«Die Chefs wussten alles besser»

Das waren noch Zeiten: Im September 2007 feierte die Mühlemann AG in Biberist (SO) ihr sechzigjähriges Bestehen. Die internationale Technologieholding Feintool mit Sitz in Lyss (BE), zu der die Mühlemann AG seit 1999 gehört, veröffentlichte eine Pressemeldung: Mühlemann sei das «Stammhaus der Division Plastic-Metal Components» von Feintool und habe in den letzten Jahren für die 300 Mitarbeitenden die Produktionsfläche verdoppelt. Im Dezember 2008 meldete Feintool dann zwar einen «Rückgang des Auftragseingangs» wegen der Finanzkrise und dass bei Mühlemann Kurzarbeit eingeführt werde – aber auch, dass 2008 das erfolgreichste operative Geschäftsjahr seit zehn Jahren sei.

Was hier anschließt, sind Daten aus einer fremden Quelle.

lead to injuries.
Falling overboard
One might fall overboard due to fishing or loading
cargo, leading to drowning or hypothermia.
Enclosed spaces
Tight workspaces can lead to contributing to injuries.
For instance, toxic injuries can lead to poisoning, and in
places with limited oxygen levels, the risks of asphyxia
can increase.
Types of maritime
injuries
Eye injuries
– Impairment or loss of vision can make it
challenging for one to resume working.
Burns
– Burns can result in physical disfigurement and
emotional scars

Dann der 31. März 2009: Um 17 Uhr tritt der Feintool-Verwaltungsratspräsident Alexander von Witzleben im Pausenraum der Mühlemann AG vor die unterdessen noch 200köpfige Belegschaft. Der Betrieb, sagt er, werde auf 31. März 2010 geschlossen, bis zu einhundert Mitarbeitende würden Ende August entlassen.

«Mit weiteren Entlassungen haben wir zwar gerechnet», sagt Hüseyin Karabas, «aber an eine Schliessung der Fabrik hat niemand gedacht». Man sei wegen dieser Ankündigung derart konsterniert gewesen, dass niemand auch nur eine Frage gestellt habe. Erst tags darauf hätte man langsam begriffen, was passiert sei.

Warnung der Belegschaft

«Wir machen Gehäuse für elektrische Geräte aller Art. Unsere Spezialität ist das Verbinden von Plastik- mit Metallteilen», sagt Karabas. Feintool habe auf schnelles Wachstum und darum auf Grossaufträge aus der Autozubehörindustrie gesetzt. Schliesslich habe man zu rund 90 Prozent für den Bereich Kraftfahrzeugtechnik des deutschen Bosch-Konzerns gearbeitet.

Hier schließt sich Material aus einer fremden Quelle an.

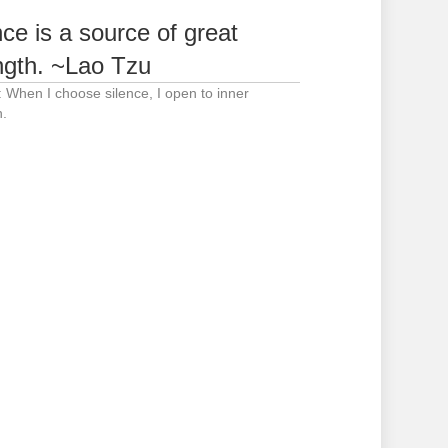
nce is a source of great
ngth. ~Lao Tzu
: When I choose silence, I open to inner
h.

Die Feintool-Manager hätten immer wieder gesagt, kleine Kunden würden nicht rentieren, rentabel seien nur Grossaufträge. «Wir Mitarbeiter haben schon ab 2004 gewarnt: Passt auf, dass wir nicht in grosse Probleme hineinlaufen. Aber das Management hat es besser gewusst.»

Als im Sommer 2008 die Automobilbranche in die Krise geraten sei, habe es dann «eine Kettenreaktion» gegeben: Weil der Verkauf einbrach, verzichtete Bosch schnell weitgehend auf die Dienste der Mühlemann AG. «Die Schliessung unserer Fabrik setzt nun unsere Zulieferer unter Druck, zum Beispiel jene, die uns mit Kunststoffgranulat beliefert haben.» Und so wächst die Krise weiter: «In unserer Branche trifft es im Moment jeden. Wer stempeln gehen muss, erhält nur noch siebzig oder achtzig Prozent seines Lohns und muss sich überlegen: Was kann ich mir noch leisten? Mit dem sinkenden Konsum wandert die Krise in andere Branchen.»

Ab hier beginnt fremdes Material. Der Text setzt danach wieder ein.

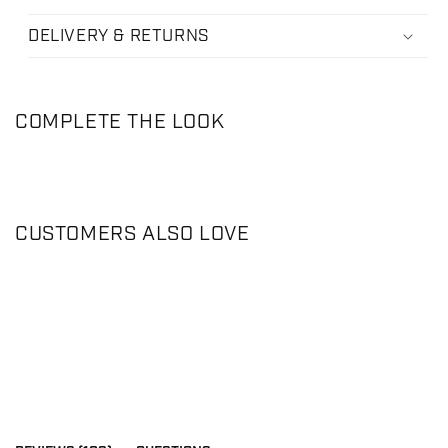
DELIVERY & RETURNS
COMPLETE THE LOOK
CUSTOMERS ALSO LOVE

Es gebe im Betrieb im Moment viel Frust, sagt Karabas: Solange Feintool an Mühlemann verdient habe, sei man recht gewesen, jetzt, da man wegen Managementfehlern in Bedrängnis geraten sei, behaupte man, Mühlemann habe eben nie zum Kerngeschäft gehört, und schliesse den Betrieb so schnell wie möglich: «Das tut vielen weh: dass eine Fabrik, die wirklich gut gelaufen ist, so kaputt gemacht wird.»

Retten, was noch zu retten ist

Die Fabrik schliessen, heisst für das Personalmanagement in Biberist, möglichst billige Lösungen zu suchen. Und für die Personalkommission: möglichst menschliche. Da gibt es eine gewisse Schnittmenge. Etwa, wenn versucht wird, in der Branche andere Firmen zu finden, die Personal und Maschinen übernehmen würden. Immerhin ist die Mühlemann AG bei verschiedenen Arbeitsgängen weitherum führend. «Auf diesem Weg hoffen wir, zehn bis zwanzig Arbeitsplätze retten zu können.»

In den letzten Tagen sind nun die erste sechzig Kündigungen auf Ende August ausgesprochen worden. Je nach Auftragslage früher oder später werden die nächsten folgen. Die letzten mit Sicherheit Ende Dezember. «Ich empfehle allen, so schnell wie möglich eine neue Stelle zu suchen.»

Karabas’ persönliches Ziel ist es, als Personalkommissionspräsident dazu beizutragen, dass ein anständiger Sozialplan durchgesetzt werden kann. Die Verhandlungen sind im Gang (auch der Solothurner Unia-Sekretär Markus Baumann verhandelt mit). «Wir haben in der Produktion über sechzig Prozent ausländische Mitarbeitende. Gerade jene, die keinen anerkannten Berufsabschluss besitzen, haben es in der jetzigen Krise sehr schwer, wieder Arbeit zu finden.» Darum fordere die Belegschaft möglichst gute Abfindungen für alle.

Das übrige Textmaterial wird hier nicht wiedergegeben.